A la différence d'une nouvelle taxation, d'une hausse des cotisations sociales ou d'un franchissement de seuil social, l'obligation de représentation équilibrée dans les conseils d'administration et les conseils de surveillance n'est pas une contrainte douloureuse et coûteuse. Nommer des femmes aux fonctions d'administrateur ou de membre de conseil de surveillance, à la condition qu'elles soient bien choisies, n'engendre pas un coût supplémentaire qui affecterait l'activité de l'entreprise.

De plus, une fois que les conseils seront composés convenablement et que les comportements auront évolué et se seront diffusés, ce ne sera plus une contrainte, mais simplement une nouvelle habitude. Seule la transition est une contrainte, dans la mise à niveau qu'elle impose. Une fois que les conseils comporteront au moins 40 % de femmes, il suffira simplement de veiller au renouvellement harmonieux des mandats.

b) Faudra-t-il abroger la loi dans vingt ans ?

Puisque de nombreuses femmes entendues par votre rapporteur ont fait part de leur résignation en faveur du mécanisme des quotas imposés par la loi pour faire évoluer la situation, les mêmes plaident pour que, le moment venu, lorsque les conseils seront parfaitement et durablement féminisés, la loi qui sera issue de la proposition de loi émanant de nos collègues députés soit abrogée, car devenant inutile. Au surplus, l'autorégulation remplirait alors son office, en signalant les sociétés s'écartant par trop de ce principe.

Sensible à cette argumentation, votre rapporteur estime néanmoins qu'il n'est pas de bonne législation de prévoir d'ores et déjà son abrogation alors même que l'on ignore dans quelles conditions elle sera appliquée.


* 10 La place des femmes dans les lieux de décision : promouvoir la mixité , communication du Conseil économique et social présentée par Mme Monique Bourven au nom de la délégation aux droits des femmes et l'égalité des chances entre hommes et femmes, 9 janvier 2007, pp. 41 à 55.

* 11 L'accès et la représentation des femmes dans les organes de gouvernance d'entreprise , 2009.

* 12 Women Matter 3 : le leadership au féminin, un atout face à la crise et pour la reprise , 2009.

* 13 The Bottom Line : Corporate performance and women's représentation on boards , 2007.

* 14 More women in senior positions : Key to economic stability and growth , 2010.

* 15 Améliorer la gouvernance d'entreprise et la participation des salariés , 2010.

* 16 « Women directors on corporate boards : a review an research agenda », Siri Terjesen, Ruth Sealy et Val Singh, Corporate Governance : an international review , mai 2009, vol. 17, n° 3, pp. 320 à 337.

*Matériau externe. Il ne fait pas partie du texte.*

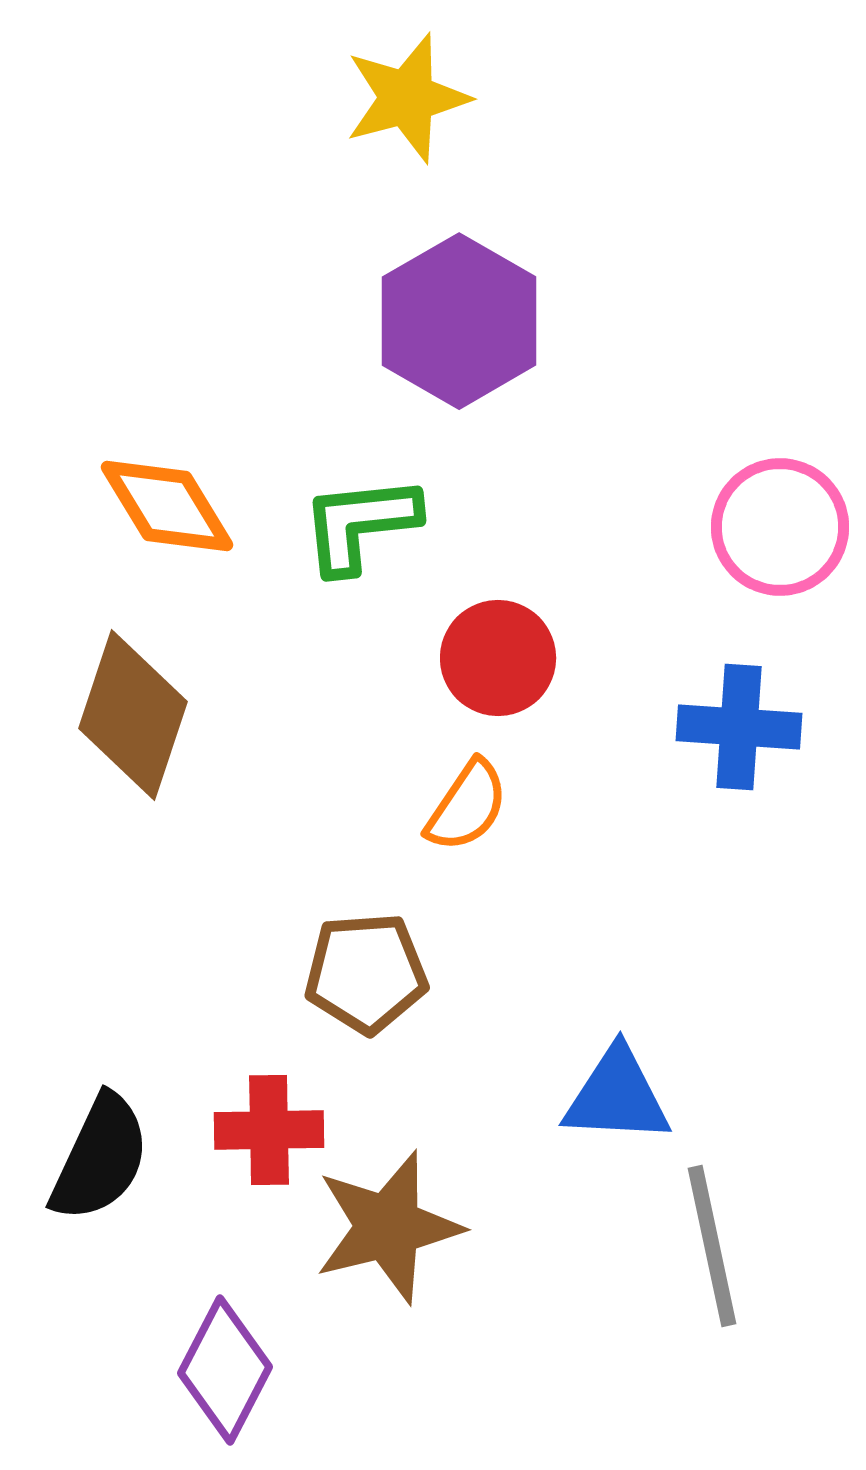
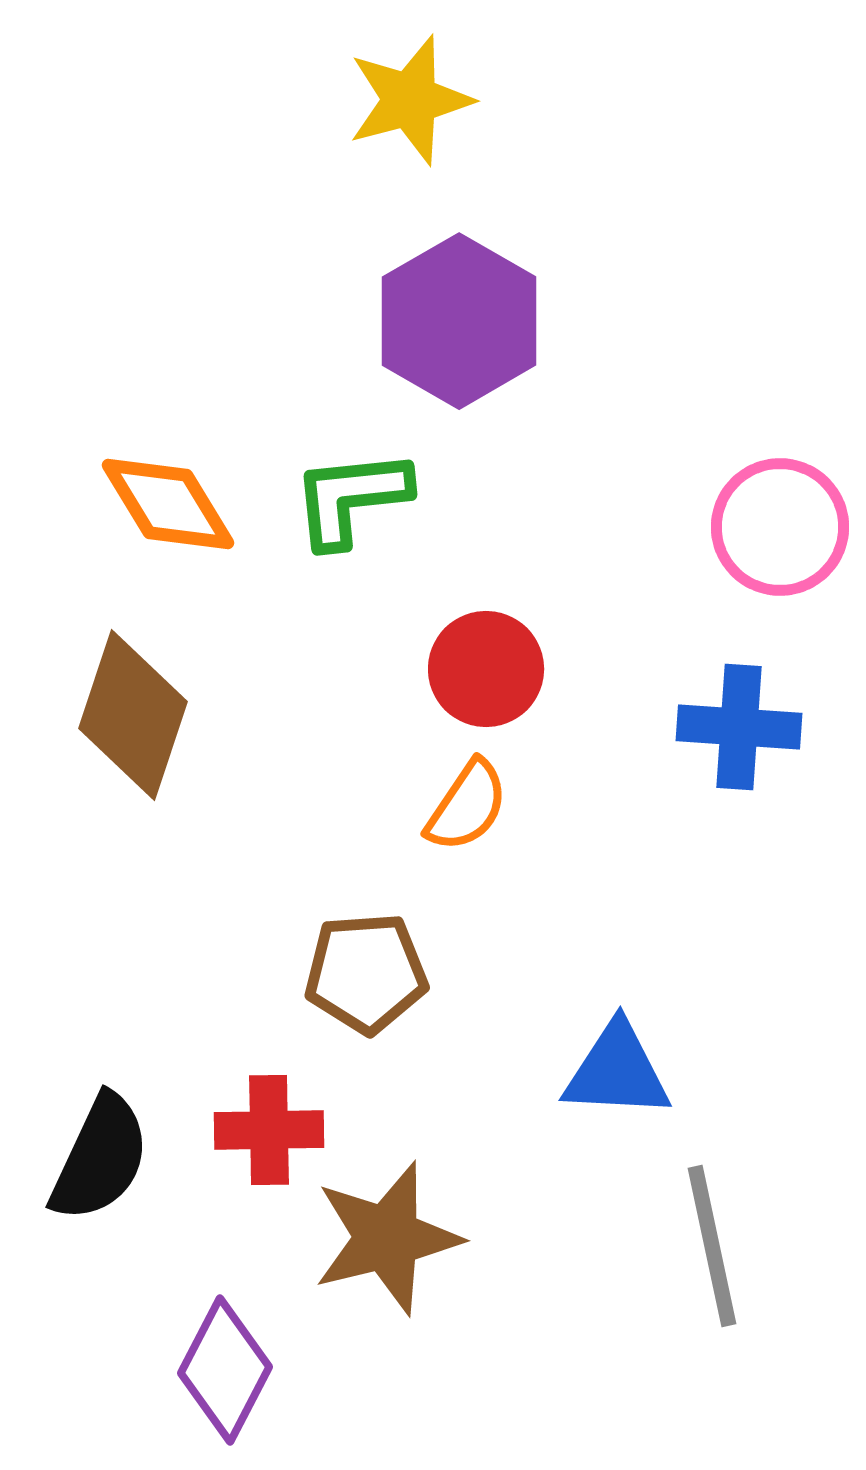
yellow star: moved 3 px right, 2 px down
orange diamond: moved 1 px right, 2 px up
green L-shape: moved 9 px left, 26 px up
red circle: moved 12 px left, 11 px down
blue triangle: moved 25 px up
brown star: moved 1 px left, 11 px down
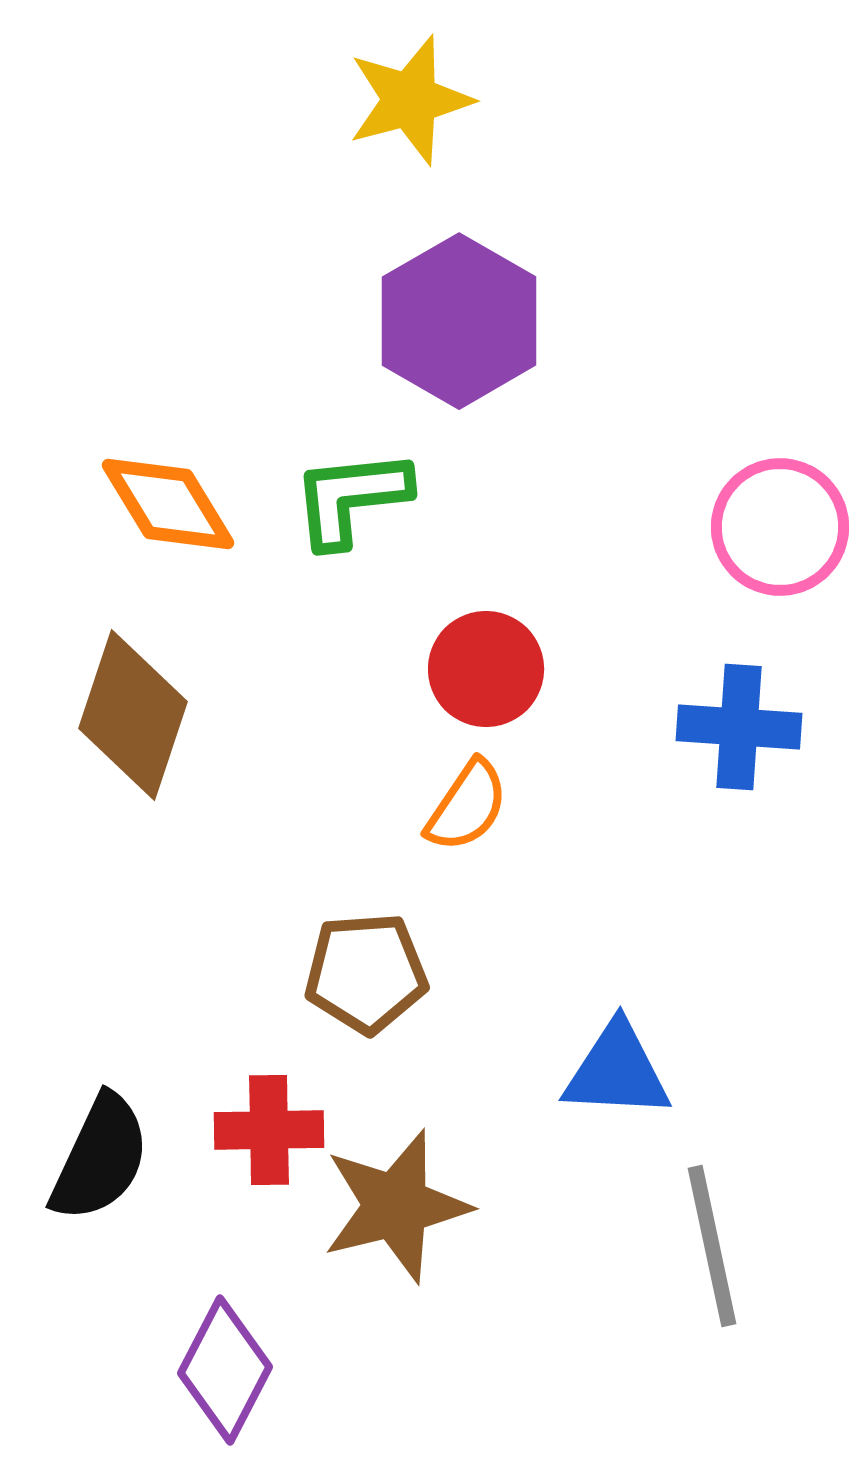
brown star: moved 9 px right, 32 px up
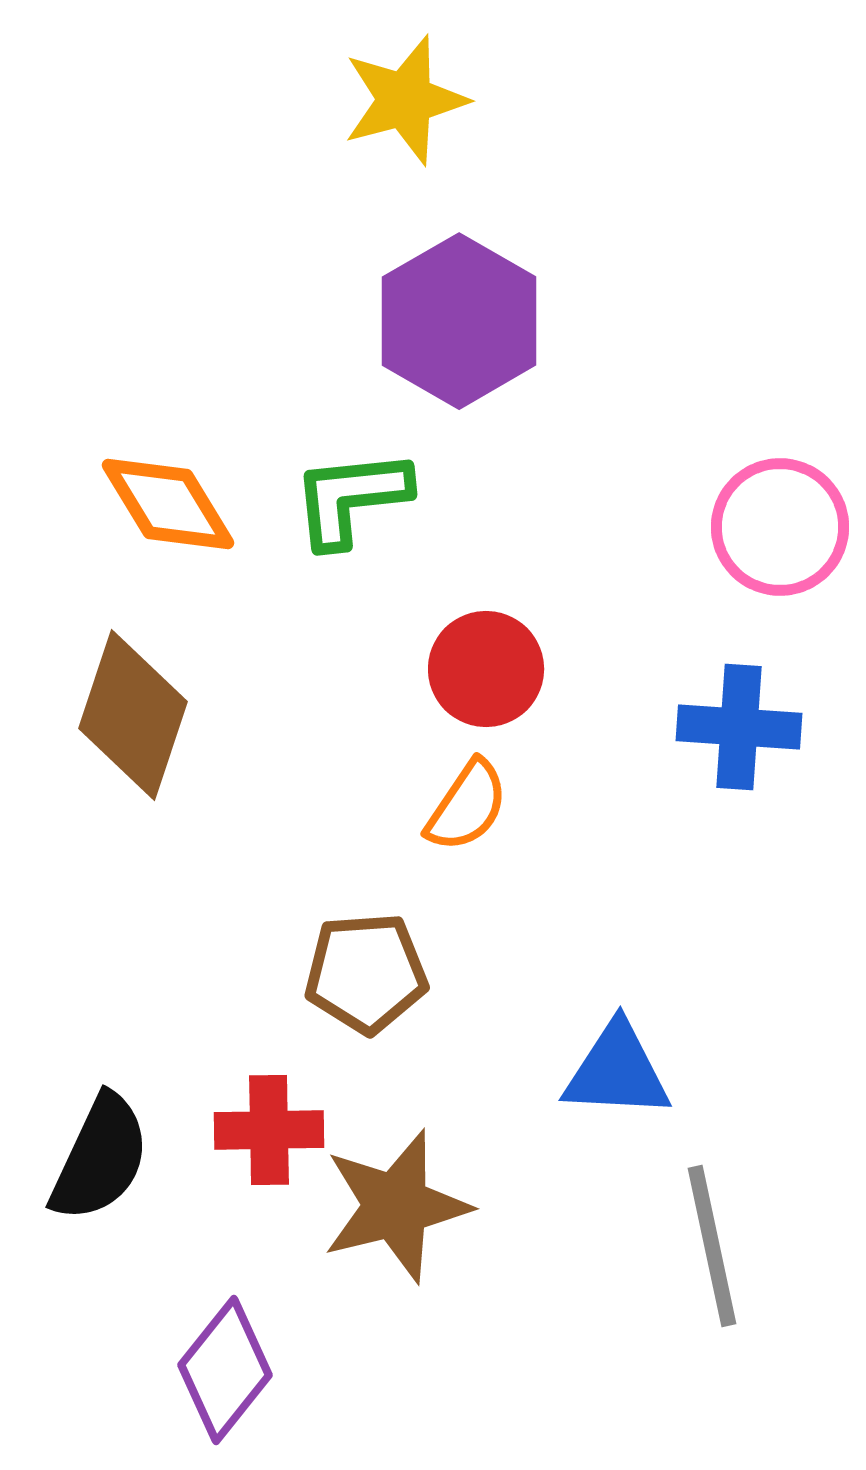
yellow star: moved 5 px left
purple diamond: rotated 11 degrees clockwise
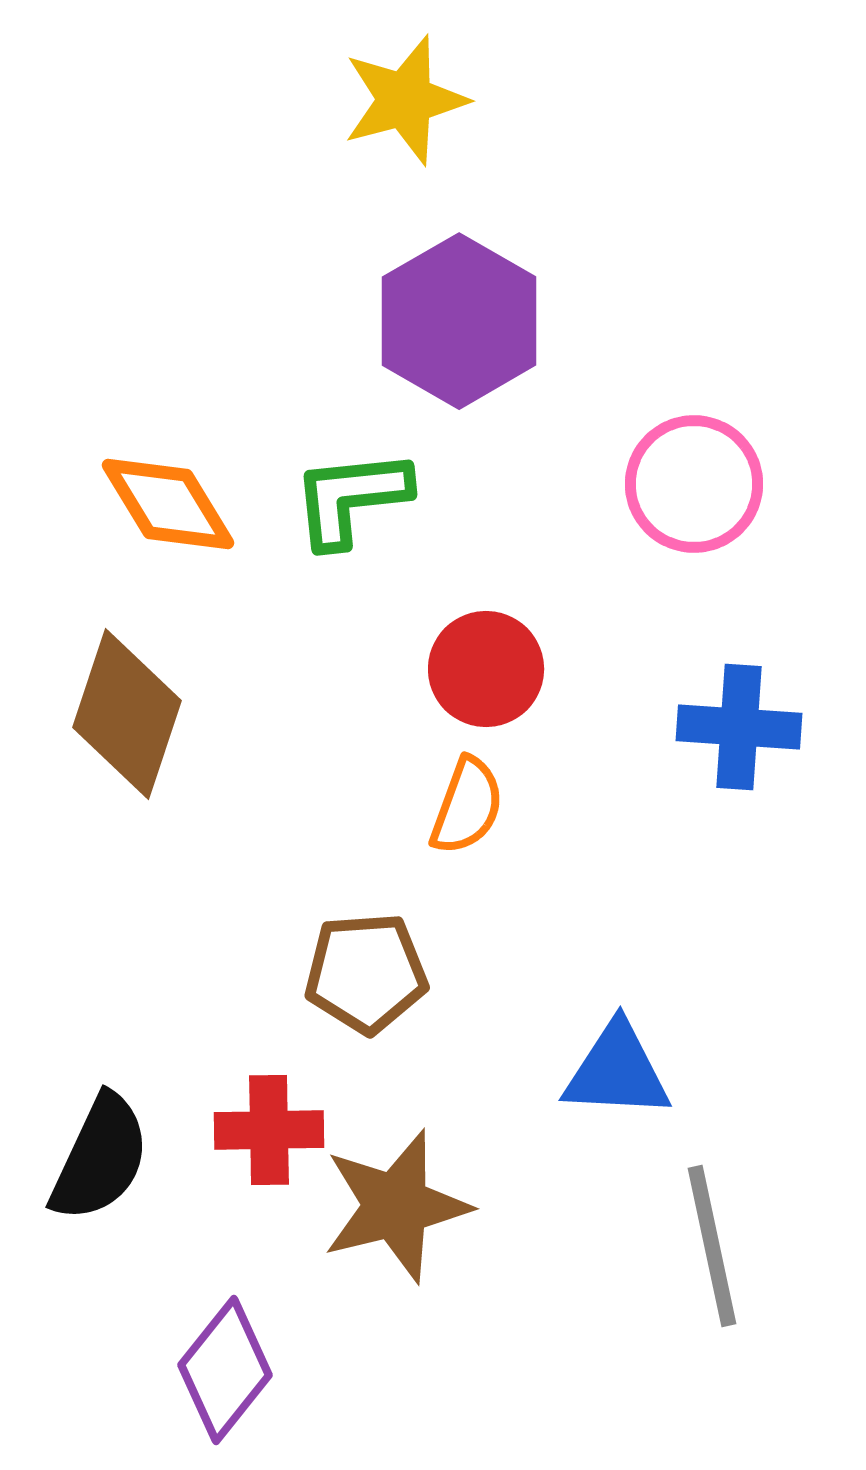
pink circle: moved 86 px left, 43 px up
brown diamond: moved 6 px left, 1 px up
orange semicircle: rotated 14 degrees counterclockwise
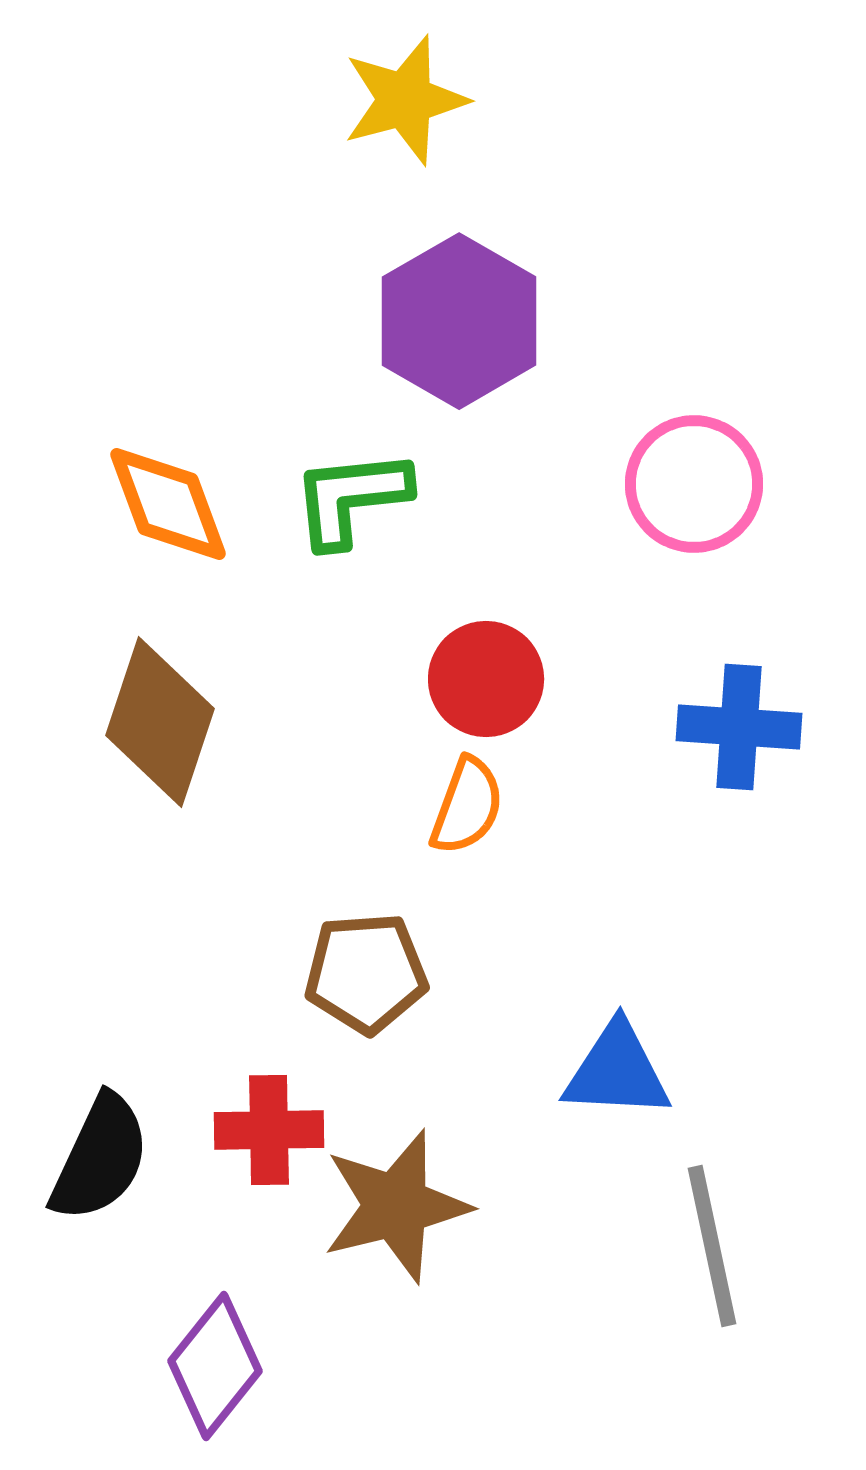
orange diamond: rotated 11 degrees clockwise
red circle: moved 10 px down
brown diamond: moved 33 px right, 8 px down
purple diamond: moved 10 px left, 4 px up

* 17 « Les femmes influencent-elles la performance des entreprises ? », Michel Ferrary, Travail, Genre et Sociétés , n° 23, avril 2010, pp. 181 à 189. Une étude statistique approfondie porte sur plusieurs critères de performance des sociétés du CAC 40 sur la période 2002-2006.

* 18 Par exemple, sur la période 2002-2006, les entreprises ayant plus de 35 % de femmes dans leur encadrement ont connu une progression moyenne de leur chiffre d'affaires de 23,5 %, contre 14,6 % pour celles ayant moins de 35 % de femmes dans leur encadrement.